* [YOUR TASK]
All the data below should be printed again without a single difference.

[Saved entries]
[Start of Attachment]
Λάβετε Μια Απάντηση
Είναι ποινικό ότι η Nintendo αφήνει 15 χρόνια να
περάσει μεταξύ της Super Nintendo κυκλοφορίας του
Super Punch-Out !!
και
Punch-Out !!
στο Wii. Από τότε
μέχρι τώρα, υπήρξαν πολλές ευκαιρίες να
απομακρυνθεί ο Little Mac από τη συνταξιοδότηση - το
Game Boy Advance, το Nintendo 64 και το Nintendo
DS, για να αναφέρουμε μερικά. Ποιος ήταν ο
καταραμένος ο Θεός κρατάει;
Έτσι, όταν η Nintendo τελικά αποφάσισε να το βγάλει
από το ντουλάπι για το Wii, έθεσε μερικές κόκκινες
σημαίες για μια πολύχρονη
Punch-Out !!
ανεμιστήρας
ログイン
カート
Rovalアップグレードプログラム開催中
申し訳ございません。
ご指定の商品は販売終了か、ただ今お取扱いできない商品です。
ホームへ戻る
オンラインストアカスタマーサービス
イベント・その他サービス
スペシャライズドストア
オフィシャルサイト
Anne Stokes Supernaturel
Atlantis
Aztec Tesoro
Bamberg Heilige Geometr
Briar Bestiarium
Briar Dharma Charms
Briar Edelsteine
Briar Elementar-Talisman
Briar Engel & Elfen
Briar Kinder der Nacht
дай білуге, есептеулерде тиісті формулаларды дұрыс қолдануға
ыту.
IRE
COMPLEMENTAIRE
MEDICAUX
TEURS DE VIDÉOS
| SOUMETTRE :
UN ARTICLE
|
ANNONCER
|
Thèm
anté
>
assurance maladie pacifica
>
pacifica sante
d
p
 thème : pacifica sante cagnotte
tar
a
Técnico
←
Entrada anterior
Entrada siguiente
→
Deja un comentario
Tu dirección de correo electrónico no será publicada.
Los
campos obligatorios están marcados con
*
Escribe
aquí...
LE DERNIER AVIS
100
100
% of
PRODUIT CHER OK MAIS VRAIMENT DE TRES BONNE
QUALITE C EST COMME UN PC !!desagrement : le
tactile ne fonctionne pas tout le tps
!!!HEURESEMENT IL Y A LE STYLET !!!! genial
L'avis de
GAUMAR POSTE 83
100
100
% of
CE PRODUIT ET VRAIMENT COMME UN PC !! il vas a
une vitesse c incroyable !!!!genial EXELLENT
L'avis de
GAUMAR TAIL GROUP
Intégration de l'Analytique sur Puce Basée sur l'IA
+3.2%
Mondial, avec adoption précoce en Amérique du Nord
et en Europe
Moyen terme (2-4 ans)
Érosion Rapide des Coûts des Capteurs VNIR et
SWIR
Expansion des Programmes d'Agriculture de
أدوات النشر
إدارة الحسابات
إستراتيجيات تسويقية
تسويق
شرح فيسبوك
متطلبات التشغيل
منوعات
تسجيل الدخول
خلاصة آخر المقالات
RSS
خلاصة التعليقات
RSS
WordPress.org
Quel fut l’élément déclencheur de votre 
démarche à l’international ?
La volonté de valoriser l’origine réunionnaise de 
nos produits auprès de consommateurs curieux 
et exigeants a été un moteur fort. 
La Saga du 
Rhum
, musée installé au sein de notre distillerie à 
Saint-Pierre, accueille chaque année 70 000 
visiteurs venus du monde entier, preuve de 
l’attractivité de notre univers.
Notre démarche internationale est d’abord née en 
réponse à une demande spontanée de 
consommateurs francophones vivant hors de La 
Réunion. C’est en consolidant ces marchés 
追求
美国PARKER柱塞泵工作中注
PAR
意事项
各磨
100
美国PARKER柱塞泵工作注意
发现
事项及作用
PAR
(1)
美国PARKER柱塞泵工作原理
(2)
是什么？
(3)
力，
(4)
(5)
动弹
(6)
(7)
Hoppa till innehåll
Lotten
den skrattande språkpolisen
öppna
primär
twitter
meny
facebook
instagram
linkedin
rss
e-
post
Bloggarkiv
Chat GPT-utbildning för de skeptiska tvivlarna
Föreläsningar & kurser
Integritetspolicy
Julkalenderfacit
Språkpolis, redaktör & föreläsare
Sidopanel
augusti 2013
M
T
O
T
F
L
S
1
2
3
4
[End of Attachment]
* [THE COMPLETED TASK]
Λάβετε Μια Απάντηση
Είναι ποινικό ότι η Nintendo αφήνει 15 χρόνια να
περάσει μεταξύ της Super Nintendo κυκλοφορίας του
Super Punch-Out !!
και
Punch-Out !!
στο Wii. Από τότε
μέχρι τώρα, υπήρξαν πολλές ευκαιρίες να
απομακρυνθεί ο Little Mac από τη συνταξιοδότηση - το
Game Boy Advance, το Nintendo 64 και το Nintendo
DS, για να αναφέρουμε μερικά. Ποιος ήταν ο
καταραμένος ο Θεός κρατάει;
Έτσι, όταν η Nintendo τελικά αποφάσισε να το βγάλει
από το ντουλάπι για το Wii, έθεσε μερικές κόκκινες
σημαίες για μια πολύχρονη
Punch-Out !!
ανεμιστήρας
ログイン
カート
Rovalアップグレードプログラム開催中
申し訳ございません。
ご指定の商品は販売終了か、ただ今お取扱いできない商品です。
ホームへ戻る
オンラインストアカスタマーサービス
イベント・その他サービス
スペシャライズドストア
オフィシャルサイト
Anne Stokes Supernaturel
Atlantis
Aztec Tesoro
Bamberg Heilige Geometr
Briar Bestiarium
Briar Dharma Charms
Briar Edelsteine
Briar Elementar-Talisman
Briar Engel & Elfen
Briar Kinder der Nacht
дай білуге, есептеулерде тиісті формулаларды дұрыс қолдануға
ыту.
IRE
COMPLEMENTAIRE
MEDICAUX
TEURS DE VIDÉOS
| SOUMETTRE :
UN ARTICLE
|
ANNONCER
|
Thèm
anté
>
assurance maladie pacifica
>
pacifica sante
d
p
 thème : pacifica sante cagnotte
tar
a
Técnico
←
Entrada anterior
Entrada siguiente
→
Deja un comentario
Tu dirección de correo electrónico no será publicada.
Los
campos obligatorios están marcados con
*
Escribe
aquí...
LE DERNIER AVIS
100
100
% of
PRODUIT CHER OK MAIS VRAIMENT DE TRES BONNE
QUALITE C EST COMME UN PC !!desagrement : le
tactile ne fonctionne pas tout le tps
!!!HEURESEMENT IL Y A LE STYLET !!!! genial
L'avis de
GAUMAR POSTE 83
100
100
% of
CE PRODUIT ET VRAIMENT COMME UN PC !! il vas a
une vitesse c incroyable !!!!genial EXELLENT
L'avis de
GAUMAR TAIL GROUP
Intégration de l'Analytique sur Puce Basée sur l'IA
+3.2%
Mondial, avec adoption précoce en Amérique du Nord
et en Europe
Moyen terme (2-4 ans)
Érosion Rapide des Coûts des Capteurs VNIR et
SWIR
Expansion des Programmes d'Agriculture de
أدوات النشر
إدارة الحسابات
إستراتيجيات تسويقية
تسويق
شرح فيسبوك
متطلبات التشغيل
منوعات
تسجيل الدخول
خلاصة آخر المقالات
RSS
خلاصة التعليقات
RSS
WordPress.org
Quel fut l’élément déclencheur de votre 
démarche à l’international ?
La volonté de valoriser l’origine réunionnaise de 
nos produits auprès de consommateurs curieux 
et exigeants a été un moteur fort. 
La Saga du 
Rhum
, musée installé au sein de notre distillerie à 
Saint-Pierre, accueille chaque année 70 000 
visiteurs venus du monde entier, preuve de 
l’attractivité de notre univers.
Notre démarche internationale est d’abord née en 
réponse à une demande spontanée de 
consommateurs francophones vivant hors de La 
Réunion. C’est en consolidant ces marchés 
追求
美国PARKER柱塞泵工作中注
PAR
意事项
各磨
100
美国PARKER柱塞泵工作注意
发现
事项及作用
PAR
(1)
美国PARKER柱塞泵工作原理
(2)
是什么？
(3)
力，
(4)
(5)
动弹
(6)
(7)
Hoppa till innehåll
Lotten
den skrattande språkpolisen
öppna
primär
twitter
meny
facebook
instagram
linkedin
rss
e-
post
Bloggarkiv
Chat GPT-utbildning för de skeptiska tvivlarna
Föreläsningar & kurser
Integritetspolicy
Julkalenderfacit
Språkpolis, redaktör & föreläsare
Sidopanel
augusti 2013
M
T
O
T
F
L
S
1
2
3
4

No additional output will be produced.